**** Record excerpts
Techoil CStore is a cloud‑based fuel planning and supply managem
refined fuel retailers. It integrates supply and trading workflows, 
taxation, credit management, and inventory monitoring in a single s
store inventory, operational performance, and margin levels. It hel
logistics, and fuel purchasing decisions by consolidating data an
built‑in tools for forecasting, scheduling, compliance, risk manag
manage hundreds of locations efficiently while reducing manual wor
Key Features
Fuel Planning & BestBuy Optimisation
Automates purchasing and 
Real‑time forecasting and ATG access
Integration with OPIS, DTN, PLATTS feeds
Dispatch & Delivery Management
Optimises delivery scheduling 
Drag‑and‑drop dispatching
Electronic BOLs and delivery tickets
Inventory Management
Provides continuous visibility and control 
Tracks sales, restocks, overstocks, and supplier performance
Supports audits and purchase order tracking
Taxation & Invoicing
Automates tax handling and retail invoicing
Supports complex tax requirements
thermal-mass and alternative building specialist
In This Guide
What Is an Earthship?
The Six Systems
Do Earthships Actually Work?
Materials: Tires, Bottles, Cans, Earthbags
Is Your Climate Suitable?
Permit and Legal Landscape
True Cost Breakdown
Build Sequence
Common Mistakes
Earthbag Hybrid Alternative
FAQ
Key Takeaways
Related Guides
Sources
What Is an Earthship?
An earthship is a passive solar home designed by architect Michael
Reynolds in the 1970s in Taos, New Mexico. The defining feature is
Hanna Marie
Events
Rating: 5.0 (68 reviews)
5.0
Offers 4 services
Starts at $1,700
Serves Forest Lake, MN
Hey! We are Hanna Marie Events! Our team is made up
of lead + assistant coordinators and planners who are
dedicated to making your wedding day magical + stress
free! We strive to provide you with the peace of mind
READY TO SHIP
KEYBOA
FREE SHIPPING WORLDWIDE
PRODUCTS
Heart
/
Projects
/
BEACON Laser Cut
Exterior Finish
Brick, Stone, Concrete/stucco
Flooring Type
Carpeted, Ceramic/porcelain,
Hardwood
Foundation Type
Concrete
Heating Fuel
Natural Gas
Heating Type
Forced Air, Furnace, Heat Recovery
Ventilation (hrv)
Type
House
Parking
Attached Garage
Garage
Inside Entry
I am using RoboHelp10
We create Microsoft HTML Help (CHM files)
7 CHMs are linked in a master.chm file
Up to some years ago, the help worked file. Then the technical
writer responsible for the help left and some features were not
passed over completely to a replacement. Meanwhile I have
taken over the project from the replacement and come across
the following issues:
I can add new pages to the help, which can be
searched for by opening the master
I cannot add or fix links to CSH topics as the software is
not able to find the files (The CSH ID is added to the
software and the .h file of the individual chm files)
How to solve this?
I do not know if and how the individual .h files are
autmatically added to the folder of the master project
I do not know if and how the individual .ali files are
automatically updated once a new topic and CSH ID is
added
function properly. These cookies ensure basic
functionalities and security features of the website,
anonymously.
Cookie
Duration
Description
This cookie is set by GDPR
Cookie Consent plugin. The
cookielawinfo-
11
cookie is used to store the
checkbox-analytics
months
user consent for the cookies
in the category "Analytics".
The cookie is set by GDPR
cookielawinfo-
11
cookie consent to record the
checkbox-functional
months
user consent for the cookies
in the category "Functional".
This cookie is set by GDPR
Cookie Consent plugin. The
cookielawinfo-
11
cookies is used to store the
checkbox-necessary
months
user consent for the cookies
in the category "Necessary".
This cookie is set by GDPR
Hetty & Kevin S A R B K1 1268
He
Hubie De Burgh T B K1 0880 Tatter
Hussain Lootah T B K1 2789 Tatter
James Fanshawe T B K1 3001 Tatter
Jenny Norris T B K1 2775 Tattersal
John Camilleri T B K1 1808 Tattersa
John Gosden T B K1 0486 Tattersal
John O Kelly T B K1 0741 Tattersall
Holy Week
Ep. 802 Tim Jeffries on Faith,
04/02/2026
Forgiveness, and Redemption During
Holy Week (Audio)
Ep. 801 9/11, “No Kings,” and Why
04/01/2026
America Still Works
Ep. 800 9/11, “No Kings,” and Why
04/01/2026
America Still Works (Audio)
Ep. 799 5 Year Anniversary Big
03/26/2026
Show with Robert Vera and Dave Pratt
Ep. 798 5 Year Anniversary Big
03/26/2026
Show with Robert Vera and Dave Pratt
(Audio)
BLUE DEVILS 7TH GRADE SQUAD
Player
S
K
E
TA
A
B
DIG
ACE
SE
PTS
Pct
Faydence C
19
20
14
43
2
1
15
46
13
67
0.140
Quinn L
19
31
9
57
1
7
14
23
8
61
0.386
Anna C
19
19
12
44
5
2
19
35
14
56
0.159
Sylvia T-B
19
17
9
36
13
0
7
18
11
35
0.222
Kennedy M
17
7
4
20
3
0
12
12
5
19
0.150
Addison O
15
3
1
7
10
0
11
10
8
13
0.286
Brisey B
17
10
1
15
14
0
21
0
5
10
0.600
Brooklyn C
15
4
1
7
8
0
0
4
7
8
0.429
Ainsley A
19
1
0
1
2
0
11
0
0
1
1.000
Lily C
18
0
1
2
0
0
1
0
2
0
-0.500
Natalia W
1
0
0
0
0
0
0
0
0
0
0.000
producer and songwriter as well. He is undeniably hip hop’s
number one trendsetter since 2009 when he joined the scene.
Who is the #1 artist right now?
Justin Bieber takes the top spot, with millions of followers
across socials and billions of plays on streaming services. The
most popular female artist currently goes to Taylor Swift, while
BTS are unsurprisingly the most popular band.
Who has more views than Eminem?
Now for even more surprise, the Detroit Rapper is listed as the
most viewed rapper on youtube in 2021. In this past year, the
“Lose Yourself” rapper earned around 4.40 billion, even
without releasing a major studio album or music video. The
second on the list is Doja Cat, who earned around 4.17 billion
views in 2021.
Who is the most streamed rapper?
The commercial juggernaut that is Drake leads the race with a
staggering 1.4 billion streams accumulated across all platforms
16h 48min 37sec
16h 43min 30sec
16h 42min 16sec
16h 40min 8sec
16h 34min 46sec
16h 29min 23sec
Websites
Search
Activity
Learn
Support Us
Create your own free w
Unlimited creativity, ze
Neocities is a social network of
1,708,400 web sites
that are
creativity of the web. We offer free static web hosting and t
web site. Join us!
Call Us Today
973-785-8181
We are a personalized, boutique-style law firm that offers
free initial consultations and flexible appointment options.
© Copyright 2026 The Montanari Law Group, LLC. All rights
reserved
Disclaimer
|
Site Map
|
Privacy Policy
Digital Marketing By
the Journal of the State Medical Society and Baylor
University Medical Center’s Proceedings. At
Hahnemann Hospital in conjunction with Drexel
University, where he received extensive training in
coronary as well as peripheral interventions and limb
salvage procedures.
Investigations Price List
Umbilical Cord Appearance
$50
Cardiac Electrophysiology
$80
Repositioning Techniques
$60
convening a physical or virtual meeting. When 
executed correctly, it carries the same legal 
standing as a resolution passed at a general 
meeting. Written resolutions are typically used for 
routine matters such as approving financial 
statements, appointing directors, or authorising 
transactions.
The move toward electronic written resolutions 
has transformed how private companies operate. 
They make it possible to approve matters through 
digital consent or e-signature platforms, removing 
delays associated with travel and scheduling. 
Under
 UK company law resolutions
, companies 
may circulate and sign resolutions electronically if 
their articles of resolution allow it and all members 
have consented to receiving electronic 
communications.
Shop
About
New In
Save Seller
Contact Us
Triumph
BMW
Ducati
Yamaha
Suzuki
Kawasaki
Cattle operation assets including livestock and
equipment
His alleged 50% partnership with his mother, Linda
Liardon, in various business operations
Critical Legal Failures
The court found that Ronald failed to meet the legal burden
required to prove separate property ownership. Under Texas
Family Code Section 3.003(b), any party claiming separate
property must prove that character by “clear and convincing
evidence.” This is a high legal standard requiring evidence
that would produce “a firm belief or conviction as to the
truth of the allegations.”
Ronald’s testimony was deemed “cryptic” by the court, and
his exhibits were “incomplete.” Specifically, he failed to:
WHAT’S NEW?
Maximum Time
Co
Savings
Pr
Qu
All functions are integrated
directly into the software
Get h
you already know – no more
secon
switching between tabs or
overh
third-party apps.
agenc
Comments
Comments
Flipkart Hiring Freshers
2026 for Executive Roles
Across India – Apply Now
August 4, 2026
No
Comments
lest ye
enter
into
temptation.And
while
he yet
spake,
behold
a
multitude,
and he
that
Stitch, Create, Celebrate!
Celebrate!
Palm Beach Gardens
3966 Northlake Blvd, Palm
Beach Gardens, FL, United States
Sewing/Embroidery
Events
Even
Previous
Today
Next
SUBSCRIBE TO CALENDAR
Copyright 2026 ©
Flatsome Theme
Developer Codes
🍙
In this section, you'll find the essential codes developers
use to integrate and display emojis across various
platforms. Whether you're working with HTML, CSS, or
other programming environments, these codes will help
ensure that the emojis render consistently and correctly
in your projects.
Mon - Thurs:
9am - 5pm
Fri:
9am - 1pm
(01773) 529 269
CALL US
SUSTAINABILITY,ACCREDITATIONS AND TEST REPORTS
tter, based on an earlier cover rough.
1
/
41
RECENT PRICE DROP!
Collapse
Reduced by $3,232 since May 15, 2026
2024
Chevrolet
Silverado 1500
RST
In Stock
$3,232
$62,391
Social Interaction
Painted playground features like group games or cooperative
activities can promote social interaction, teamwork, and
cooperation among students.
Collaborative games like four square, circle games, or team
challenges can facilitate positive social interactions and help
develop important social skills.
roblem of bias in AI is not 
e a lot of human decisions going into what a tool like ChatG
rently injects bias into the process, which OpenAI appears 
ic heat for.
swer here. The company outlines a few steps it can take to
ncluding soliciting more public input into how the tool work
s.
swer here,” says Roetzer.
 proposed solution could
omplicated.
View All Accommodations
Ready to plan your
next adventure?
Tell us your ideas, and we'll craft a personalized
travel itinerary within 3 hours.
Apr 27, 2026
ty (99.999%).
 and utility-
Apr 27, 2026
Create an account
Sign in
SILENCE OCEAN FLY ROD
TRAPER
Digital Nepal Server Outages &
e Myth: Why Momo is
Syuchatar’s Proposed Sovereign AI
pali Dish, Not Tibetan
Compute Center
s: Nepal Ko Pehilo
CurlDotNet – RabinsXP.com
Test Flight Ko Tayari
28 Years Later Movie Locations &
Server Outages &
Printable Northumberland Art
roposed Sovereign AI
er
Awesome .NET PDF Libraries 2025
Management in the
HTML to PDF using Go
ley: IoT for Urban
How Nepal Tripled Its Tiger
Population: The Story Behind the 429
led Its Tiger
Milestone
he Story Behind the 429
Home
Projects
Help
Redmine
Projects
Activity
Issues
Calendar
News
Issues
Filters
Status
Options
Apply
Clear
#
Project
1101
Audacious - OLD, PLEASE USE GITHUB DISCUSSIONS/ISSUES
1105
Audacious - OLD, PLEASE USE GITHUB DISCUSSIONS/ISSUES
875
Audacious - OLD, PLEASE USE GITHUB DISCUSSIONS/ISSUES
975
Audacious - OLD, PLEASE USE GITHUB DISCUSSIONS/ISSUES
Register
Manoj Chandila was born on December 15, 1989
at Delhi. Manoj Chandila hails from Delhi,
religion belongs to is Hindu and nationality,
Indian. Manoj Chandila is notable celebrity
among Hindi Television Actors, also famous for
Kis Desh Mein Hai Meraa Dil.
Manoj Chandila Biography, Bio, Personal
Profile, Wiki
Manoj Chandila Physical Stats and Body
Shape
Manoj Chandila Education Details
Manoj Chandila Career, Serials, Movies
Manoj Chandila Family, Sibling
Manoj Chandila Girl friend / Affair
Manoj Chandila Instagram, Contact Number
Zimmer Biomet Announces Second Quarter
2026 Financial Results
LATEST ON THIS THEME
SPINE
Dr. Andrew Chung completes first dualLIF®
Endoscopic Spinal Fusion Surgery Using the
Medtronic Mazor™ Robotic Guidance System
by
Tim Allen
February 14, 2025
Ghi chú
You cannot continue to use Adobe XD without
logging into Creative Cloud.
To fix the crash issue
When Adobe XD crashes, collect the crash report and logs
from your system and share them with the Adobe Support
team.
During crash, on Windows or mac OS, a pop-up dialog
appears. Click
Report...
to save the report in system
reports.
********
### [What to do]
Of the lines above, output exactly those from the line bearing "executed correctly, it" through the line bearing "transactions.", inclusive.

### [Answer box]
executed correctly, it carries the same legal 
standing as a resolution passed at a general 
meeting. Written resolutions are typically used for 
routine matters such as approving financial 
statements, appointing directors, or authorising 
transactions.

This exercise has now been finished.